#2
Reality is nothing but your perception of the truth. No one can determine what the truth is at any given point of time. The Absolute truth, as said in our scriptures, is the existence of a Universal One. Everything else is simply a manifestation of Him.
Taking this thought ahead (which again is subjective to our understanding), no one can, at any given point of time, predict what the absolute truth is. All of us look at any situation or person from the point in time where we stand. We have selective memory of the past and no knowledge of the future. In such a circumstance, who can distinguish the right from the wrong, the correct from the incorrect and the truth from the false?
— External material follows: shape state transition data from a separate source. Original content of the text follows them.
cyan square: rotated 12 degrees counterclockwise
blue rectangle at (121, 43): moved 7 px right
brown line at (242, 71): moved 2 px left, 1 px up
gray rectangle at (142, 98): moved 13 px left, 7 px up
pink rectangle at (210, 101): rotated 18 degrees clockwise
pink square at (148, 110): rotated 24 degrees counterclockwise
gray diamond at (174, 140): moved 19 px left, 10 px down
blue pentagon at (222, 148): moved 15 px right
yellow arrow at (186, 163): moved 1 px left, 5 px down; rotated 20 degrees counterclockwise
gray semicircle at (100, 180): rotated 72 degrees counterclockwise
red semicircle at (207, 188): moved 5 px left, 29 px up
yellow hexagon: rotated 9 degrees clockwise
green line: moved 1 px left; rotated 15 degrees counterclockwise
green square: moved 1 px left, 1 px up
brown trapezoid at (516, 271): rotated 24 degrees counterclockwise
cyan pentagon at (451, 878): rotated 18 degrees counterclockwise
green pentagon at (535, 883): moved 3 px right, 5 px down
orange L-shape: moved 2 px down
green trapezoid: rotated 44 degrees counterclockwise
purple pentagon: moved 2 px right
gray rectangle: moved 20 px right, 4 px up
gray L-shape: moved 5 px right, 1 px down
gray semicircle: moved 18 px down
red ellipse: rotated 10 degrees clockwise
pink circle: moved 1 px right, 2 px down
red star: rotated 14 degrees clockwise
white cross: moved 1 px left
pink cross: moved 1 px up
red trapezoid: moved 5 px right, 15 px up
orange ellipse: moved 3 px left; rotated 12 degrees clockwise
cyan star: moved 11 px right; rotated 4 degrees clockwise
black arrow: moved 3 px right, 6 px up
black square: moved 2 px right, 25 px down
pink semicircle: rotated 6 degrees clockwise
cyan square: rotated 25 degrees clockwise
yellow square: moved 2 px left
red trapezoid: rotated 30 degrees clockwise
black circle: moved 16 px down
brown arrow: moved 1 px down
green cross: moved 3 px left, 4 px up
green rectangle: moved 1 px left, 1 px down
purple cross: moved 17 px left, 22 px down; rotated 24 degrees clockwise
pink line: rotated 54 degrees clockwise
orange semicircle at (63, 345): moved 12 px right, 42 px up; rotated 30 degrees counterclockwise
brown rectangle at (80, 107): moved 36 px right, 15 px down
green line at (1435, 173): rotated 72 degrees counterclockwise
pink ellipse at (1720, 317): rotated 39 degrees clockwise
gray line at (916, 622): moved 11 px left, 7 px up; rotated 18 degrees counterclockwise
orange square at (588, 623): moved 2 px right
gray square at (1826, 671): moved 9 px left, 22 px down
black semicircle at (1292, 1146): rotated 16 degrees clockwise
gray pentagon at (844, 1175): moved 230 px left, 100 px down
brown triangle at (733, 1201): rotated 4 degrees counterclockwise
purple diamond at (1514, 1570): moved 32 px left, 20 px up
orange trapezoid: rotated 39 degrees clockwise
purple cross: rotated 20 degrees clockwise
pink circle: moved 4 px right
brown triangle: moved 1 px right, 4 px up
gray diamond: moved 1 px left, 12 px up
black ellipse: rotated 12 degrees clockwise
If one was to draw a time line, which would be a straight line running into infinity, the point of the present can be shown as a continuation of the past and the basis for the future. In such a scenario, how does one judge someone? How does one make the mind understand that there is no reason to fret over that which is solely temporary? How does one try to understand that despite our best intentions of not letting the mind wander into the waste lands of negativity, we will continue to be judgmental?
Why are we, so obsessed, as people to decide on the right from the wrong, the good from the bad, the correct from the incorrect, even though it is only a temporary manifestation of our perceptions? Why do we then allow our actions to be validated by others or even our own manifestations of the reality. What purpose does it serve, but for giving us some more drama to live in? Is there any point in being judgmental at all then?